More than half a million Jewish residents now live in the West Bank — a record number that owes to the ongoing expansion of Israeli settlements in the occupied territory, expected to ramp up under Israel’s new far-right government.

The Jewish population in the West Bank has reached nearly 503,000, according to a report released Thursday by the pro-settlement group WestBankJewishPopulationStats.com, based on official statistics from Israel’s Interior Ministry. That is an increase of about 16 percent over five years, the report found, as the settler movement gains momentum, dashing prospects for a two-state solution to the Israeli-Palestinian conflict.

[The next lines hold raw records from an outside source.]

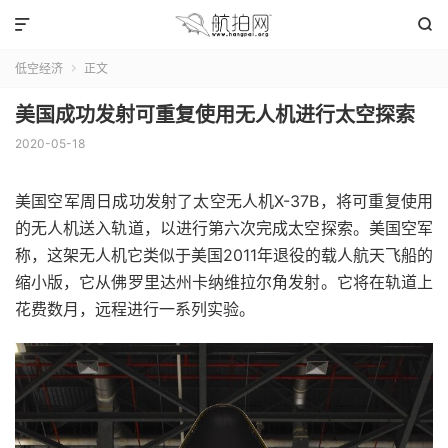


低空经济
正文

美国成功发射可重复使用无人机进行太空探索
2020-05-18
美国空军周日成功发射了太空无人机X-37B，将可重复使用
的无人机送入轨道，以进行第六次完成太空探索。
美国空军
称，这架无人机它类似于美国2011年退役的载人航天飞船的
缩小版，它从佛罗里达州卡纳维拉尔角发射。
它将在轨道上
花费数月，远程进行一系列实验。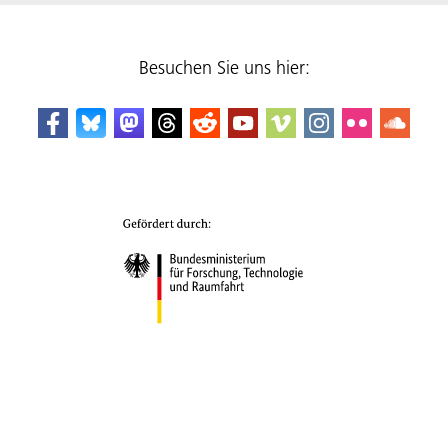
Besuchen Sie uns hier: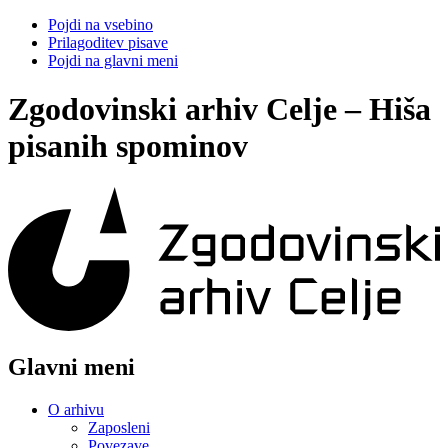
Pojdi na vsebino
Prilagoditev pisave
Pojdi na glavni meni
Zgodovinski arhiv Celje – Hiša
pisanih spominov
Glavni meni
O arhivu
Zaposleni
Povezave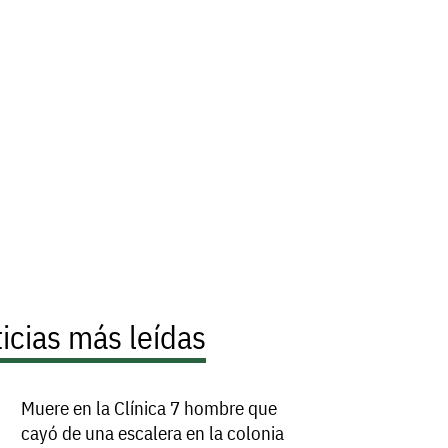
icias más leídas
Muere en la Clínica 7 hombre que
cayó de una escalera en la colonia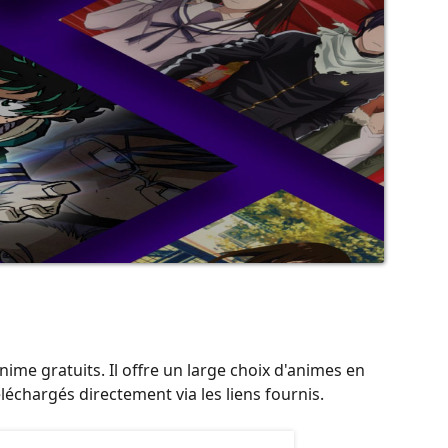
ime gratuits. Il offre un large choix d'animes en
léchargés directement via les liens fournis.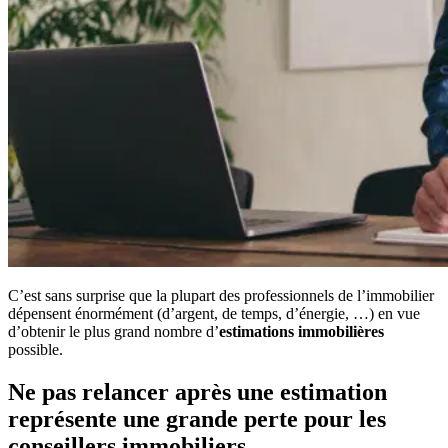
C’est sans surprise que la plupart des professionnels de l’immobilier
dépensent énormément (d’argent, de temps, d’énergie, …) en vue
d’obtenir le plus grand nombre d’
estimations immobilières
possible.
Ne pas relancer après une estimation
représente une grande perte pour les
conseillers immobiliers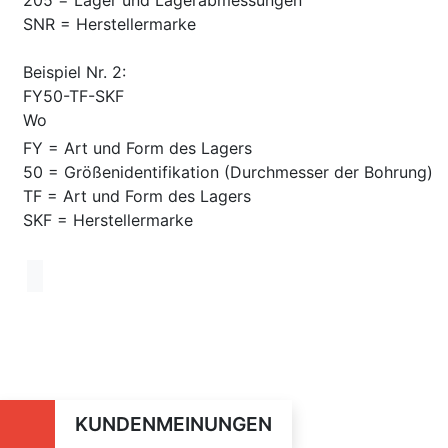
SNR = Herstellermarke
Beispiel Nr. 2:
FY50-TF-SKF
Wo
FY = Art und Form des Lagers
50 = Größenidentifikation (Durchmesser der Bohrung)
TF = Art und Form des Lagers
SKF = Herstellermarke
KUNDENMEINUNGEN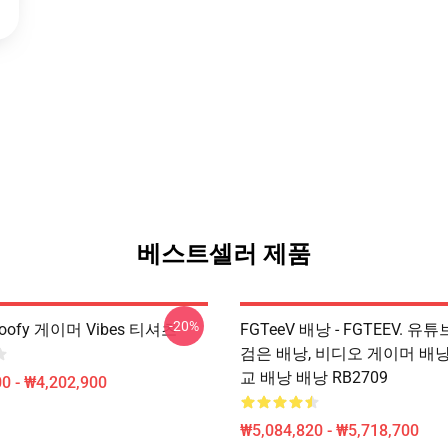
베스트셀러 제품
-20%
Goofy 게이머 Vibes 티셔츠
FGTeeV 배낭 - FGTEEV. 유튜
검은 배낭, 비디오 게이머 배낭
교 배낭 배낭 RB2709
0 - ₩4,202,900
₩5,084,820 - ₩5,718,700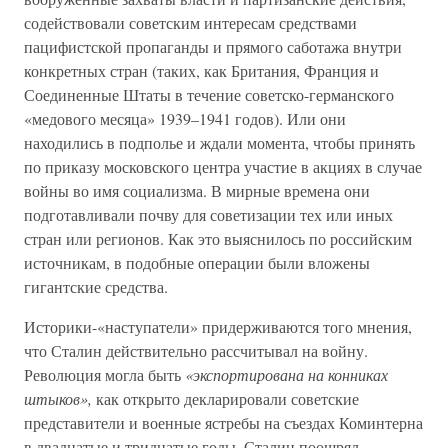
содействовали советским интересам средствами
пацифистской пропаганды и прямого саботажа внутри
конкретных стран (таких, как Британия, Франция и
Соединенные Штаты в течение советско-германского
«медового месяца» 1939–1941 годов). Или они
находились в подполье и ждали момента, чтобы принять
по приказу московского центра участие в акциях в случае
войны во имя социализма. В мирные времена они
подготавливали почву для советизации тех или иных
стран или регионов. Как это выяснилось по российским
источникам, в подобные операции были вложены
гигантские средства.
Историки-«наступатели» придерживаются того мнения,
что Сталин действительно рассчитывал на войну.
Революция могла быть
«экспортирована на конниках
штыков»,
как открыто декларировали советские
представители и военные ястребы на съездах Коминтерна
в двадцатые и тридцатые годы. Сталин поощрял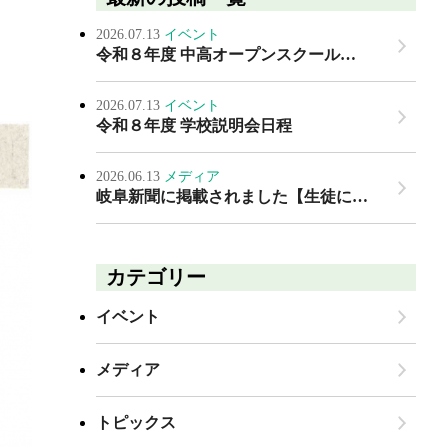
2026.07.13
イベント
令和８年度 中高オープンスクール…
2026.07.13
イベント
令和８年度 学校説明会日程
2026.06.13
メディア
岐阜新聞に掲載されました【生徒に…
カテゴリー
イベント
メディア
トピックス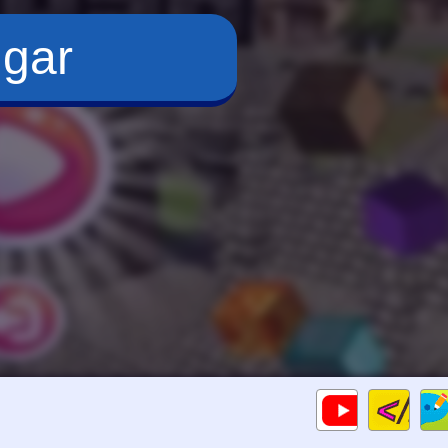
ugar
Cod
Gameplays
HTM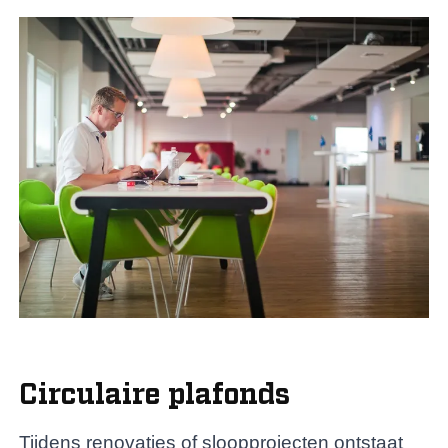
Circulaire plafonds
Tijdens renovaties of sloopprojecten ontstaat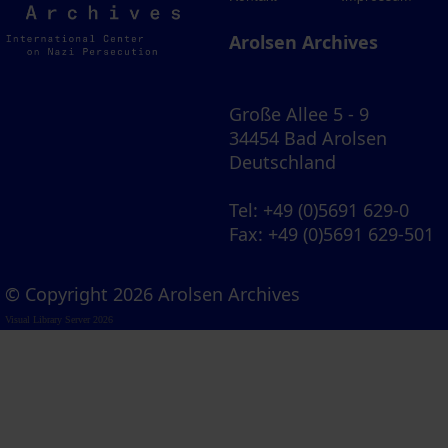
Archives
Arolsen Archives
Große Allee 5 - 9
34454 Bad Arolsen
Deutschland
Tel
: +49 (0)5691 629-0
Fax
: +49 (0)5691 629-501
© Copyright 2026 Arolsen Archives
Visual Library Server 2026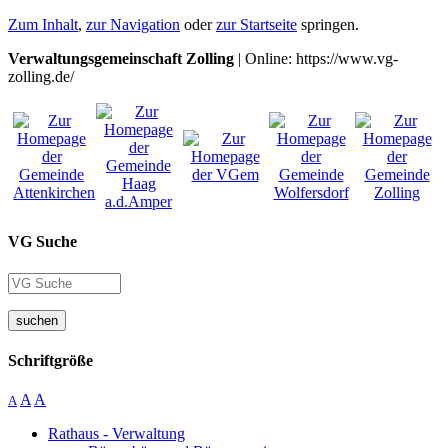
Zum Inhalt
,
zur Navigation
oder
zur Startseite
springen.
Verwaltungsgemeinschaft Zolling
| Online: https://www.vg-
zolling.de/
VG Suche
suchen
Schriftgröße
A
A
A
Rathaus - Verwaltung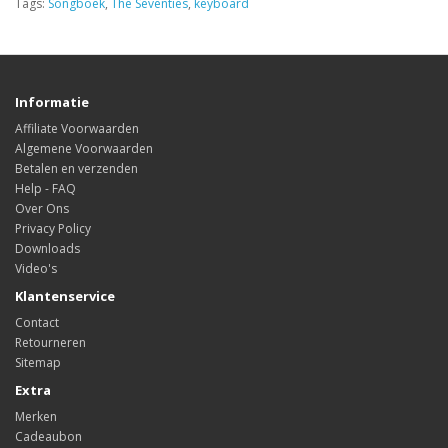
Tags:
Songboek
,
The Seventies
,
keyboard
Informatie
Affiliate Voorwaarden
Algemene Voorwaarden
Betalen en verzenden
Help - FAQ
Over Ons
Privacy Policy
Downloads
Video's
Klantenservice
Contact
Retourneren
Sitemap
Extra
Merken
Cadeaubon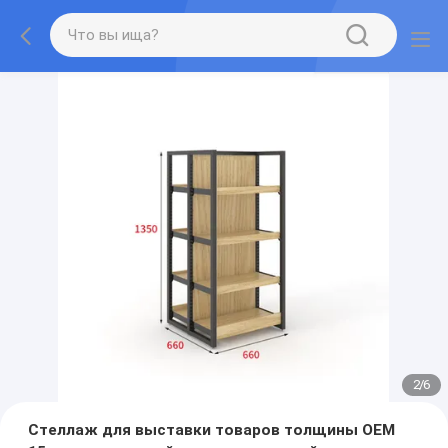
2
/
6
Стеллаж для выставки товаров толщины OEM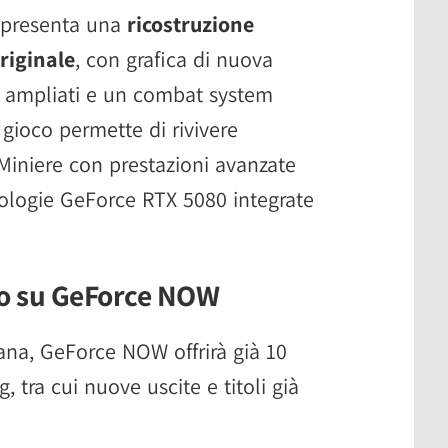
appresenta una
ricostruzione
riginale
, con grafica di nuova
o ampliati e un combat system
gioco permette di rivivere
 Miniere con prestazioni avanzate
nologie GeForce RTX 5080 integrate
ivo su GeForce NOW
ana, GeForce NOW offrirà già 10
, tra cui nuove uscite e titoli già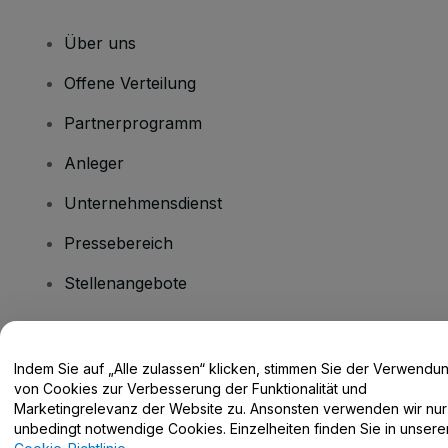
Über uns
Offene Verteilung
Partnerprogramm
Anleger
Unternehmensdienst
Pressebereich
Stellenangebote
Haben Sie Fragen?
Indem Sie auf „Alle zulassen“ klicken, stimmen Sie der Verwendu
von Cookies zur Verbesserung der Funktionalität und
Hilfe-Center / Kontakt
Marketingrelevanz der Website zu. Ansonsten verwenden wir nur
unbedingt notwendige Cookies. Einzelheiten finden Sie in unsere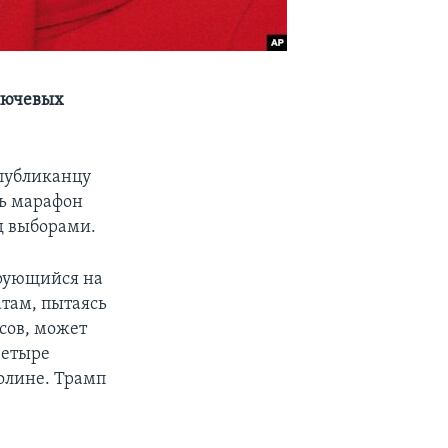
ключевых
спубликанцу
ть марафон
д выборами.
ирующийся на
атам, пытаясь
осов, может
четыре
олине. Трамп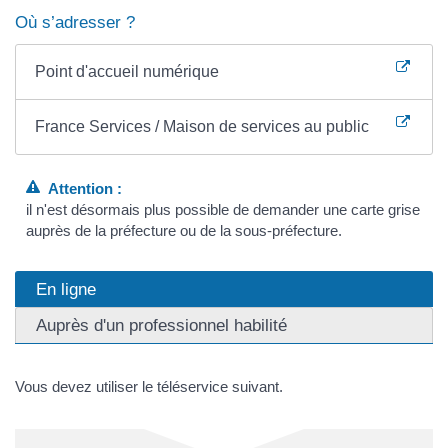
Où s’adresser ?
Point d'accueil numérique
France Services / Maison de services au public
Attention :
il n'est désormais plus possible de demander une carte grise
auprès de la préfecture ou de la sous-préfecture.
En ligne
Auprès d'un professionnel habilité
Vous devez utiliser le téléservice suivant.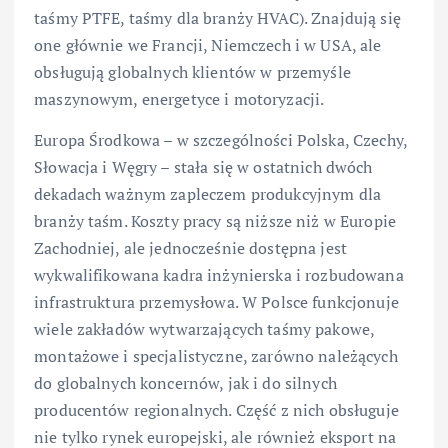
taśmy PTFE, taśmy dla branży HVAC). Znajdują się
one głównie we Francji, Niemczech i w USA, ale
obsługują globalnych klientów w przemyśle
maszynowym, energetyce i motoryzacji.
Europa Środkowa – w szczególności Polska, Czechy,
Słowacja i Węgry – stała się w ostatnich dwóch
dekadach ważnym zapleczem produkcyjnym dla
branży taśm. Koszty pracy są niższe niż w Europie
Zachodniej, ale jednocześnie dostępna jest
wykwalifikowana kadra inżynierska i rozbudowana
infrastruktura przemysłowa. W Polsce funkcjonuje
wiele zakładów wytwarzających taśmy pakowe,
montażowe i specjalistyczne, zarówno należących
do globalnych koncernów, jak i do silnych
producentów regionalnych. Część z nich obsługuje
nie tylko rynek europejski, ale również eksport na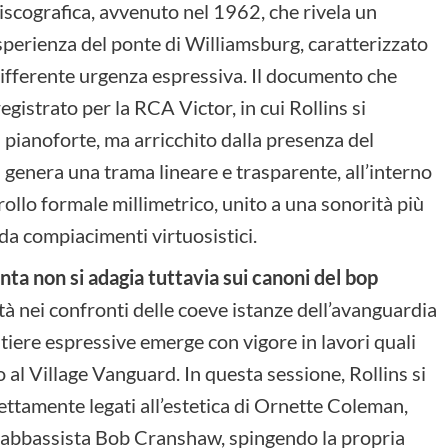
 discografica, avvenuto nel 1962, che rivela un
perienza del ponte di Williamsburg, caratterizzato
differente urgenza espressiva. Il documento che
gistrato per la RCA Victor, in cui Rollins si
i pianoforte, ma arricchito dalla presenza del
a genera una trama lineare e trasparente, all’interno
rollo formale millimetrico, unito a una sonorità più
da compiacimenti virtuosistici.
anta non si adagia tuttavia sui canoni del bop
tà nei confronti delle coeve istanze dell’avanguardia
ntiere espressive emerge con vigore in lavori quali
 al Village Vanguard. In questa sessione, Rollins si
rettamente legati all’estetica di Ornette Coleman,
rabbassista Bob Cranshaw, spingendo la propria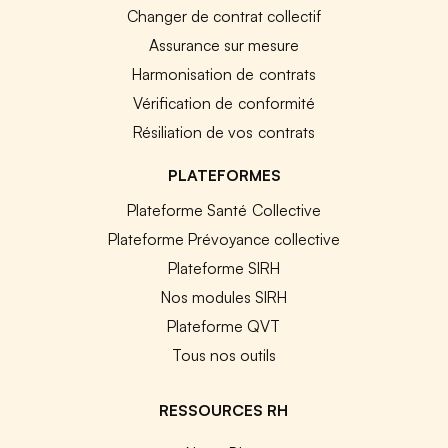
Changer de contrat collectif
Assurance sur mesure
Harmonisation de contrats
Vérification de conformité
Résiliation de vos contrats
PLATEFORMES
Plateforme Santé Collective
Plateforme Prévoyance collective
Plateforme SIRH
Nos modules SIRH
Plateforme QVT
Tous nos outils
RESSOURCES RH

“The attitude of our detractors, both globally and those in Israel, has been to ignore the presence of Jews in Judea and Samaria,” said Baruch Gordon, one of the authors of the report and a resident of the Beit El settlement, using a biblical name for the West Bank. They “say eventually they’ll go away with a globally negotiated peace deal,” he said. But “the facts on the ground are saying that we crossed the threshold of 500,000 — half a million — and that is a major mark and we’re here to stay.”

The half-million figure does not include some 340,000 Jewish residents of East Jerusalem neighborhoods, which are technically part of the West Bank. Some 3.5 million Palestinians live in the West Bank, including East Jerusalem, according to Israeli human rights group B’Tselem. The area has been under Israeli occupation since 1967. Palestinians have long seen East Jerusalem, the West Bank and Gaza as part of a future state.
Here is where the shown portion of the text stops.